▶ TASK GOAL
Search the data for the word "text". Reproduce every line where it is found.

===== RECORD SET =====

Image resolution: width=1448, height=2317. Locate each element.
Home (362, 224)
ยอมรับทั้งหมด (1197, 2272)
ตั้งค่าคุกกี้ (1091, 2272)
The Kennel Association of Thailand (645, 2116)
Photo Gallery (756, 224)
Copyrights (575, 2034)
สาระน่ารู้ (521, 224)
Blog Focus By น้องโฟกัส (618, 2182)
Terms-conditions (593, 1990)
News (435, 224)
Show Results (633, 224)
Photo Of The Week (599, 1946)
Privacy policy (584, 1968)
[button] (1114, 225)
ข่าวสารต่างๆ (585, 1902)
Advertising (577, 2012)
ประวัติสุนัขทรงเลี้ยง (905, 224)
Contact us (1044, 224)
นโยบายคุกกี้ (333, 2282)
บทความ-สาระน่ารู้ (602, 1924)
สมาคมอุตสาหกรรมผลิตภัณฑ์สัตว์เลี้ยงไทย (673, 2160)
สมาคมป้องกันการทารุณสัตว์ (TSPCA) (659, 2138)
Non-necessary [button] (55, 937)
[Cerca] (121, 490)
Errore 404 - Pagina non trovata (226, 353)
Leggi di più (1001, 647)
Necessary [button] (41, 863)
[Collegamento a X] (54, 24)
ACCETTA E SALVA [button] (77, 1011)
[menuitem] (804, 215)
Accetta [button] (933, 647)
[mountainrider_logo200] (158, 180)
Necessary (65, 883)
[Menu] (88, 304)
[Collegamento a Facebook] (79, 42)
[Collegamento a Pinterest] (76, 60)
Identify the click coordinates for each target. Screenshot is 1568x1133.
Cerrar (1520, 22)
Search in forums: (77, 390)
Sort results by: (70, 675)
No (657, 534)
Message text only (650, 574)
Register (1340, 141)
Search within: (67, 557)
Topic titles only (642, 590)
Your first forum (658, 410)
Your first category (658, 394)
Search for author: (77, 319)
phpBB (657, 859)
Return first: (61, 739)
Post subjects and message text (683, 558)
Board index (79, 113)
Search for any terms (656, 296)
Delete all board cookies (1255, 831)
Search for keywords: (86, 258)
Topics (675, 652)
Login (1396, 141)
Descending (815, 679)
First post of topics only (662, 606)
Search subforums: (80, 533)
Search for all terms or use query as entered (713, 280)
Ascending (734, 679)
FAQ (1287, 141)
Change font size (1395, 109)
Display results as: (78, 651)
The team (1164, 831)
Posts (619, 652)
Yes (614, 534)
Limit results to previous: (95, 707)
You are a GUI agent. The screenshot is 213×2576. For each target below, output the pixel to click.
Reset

=====

▶ OUTPUT
Message text only (650, 574)
Post subjects and message text (683, 558)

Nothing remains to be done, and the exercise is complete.